The rental house was a four-bedroom, three-bath Greek Revival on the beach in Siaconset. The woman who rented it to them was in her forties and returning to Manhattan “far toolate in the year,” she explained, touching her sleek blond bob. “Everyone I know is already back in the city, and I don’t know what to do with myself.” She looked at Francesca and her two eldest daughters and smiled. “Is this a mother-daughter trip?”
“Something like that,” Francesca said.
“Let me know if you want to stay longer.” The woman then gestured again to the list of things to do and not do on the property and the keys in the bowl on the kitchen counter. “My husband and I won’t want to sniff in Nantucket’s direction until June comes. Have you been here before?”
“Once,” Allegra said, speaking up for the first time.
The woman lit up. “You’re Americans!” She’d only heard Francesca’s Italian-accented English so far.
“We all are,” Lorelei said. “But we haven’t been back to the United States in nearly thirty years.”
The woman looked mystified. “Thirty years! Things have certainly changed since then.”
“A few things,” Allegra agreed, and together they stood in silence, considering the wars that had been fought, the tragedies that had befallen the United States, the presidents who had come and gone. America seemed so foreign to the three of them, something they’d read about and seen on television, a massive country on the other side of the ocean, the place where they had once belonged.
Francesca watched as the woman drove down the long, serpentine driveway and shot out toward the harbor. She remembered saying goodbye to women like that who’d left the Lodge at the end of the summer, women who were sure that Nantucket Island didn’t exist in the autumn, winter, or spring.

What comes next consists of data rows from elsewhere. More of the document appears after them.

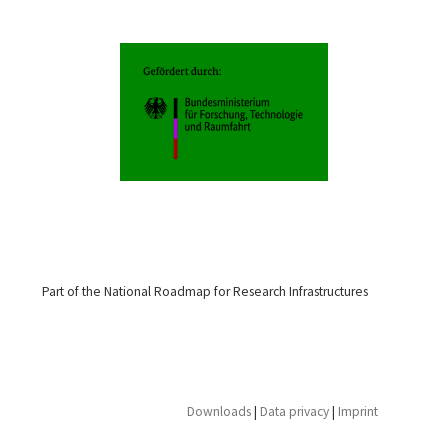
Part of the National Roadmap for Research Infrastructures
Downloads
|
Data privacy
|
Imprint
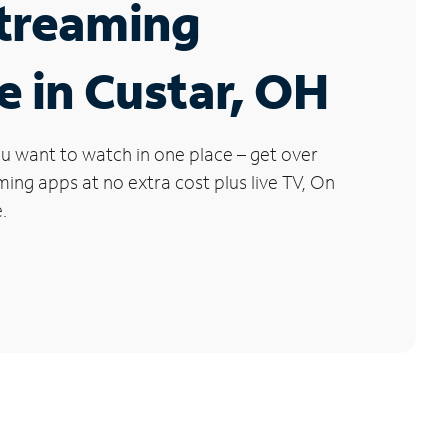
Streaming
e in Custar, OH
u want to watch in one place – get over
ng apps at no extra cost plus live TV, On
.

What those women didn’t know was that Nantucket only got better when the tourists left.
Francesca followed Allegra and Lorelei upstairs and waited as her daughters poked their heads into the bedrooms to assess which one they wanted. “How are you feeling?” she asked them.
Allegra and Lorelei had been mostly quiet since they’d arrived. Lorelei cleared her throat and offered, “I feel strange?” Allegra nodded furiously.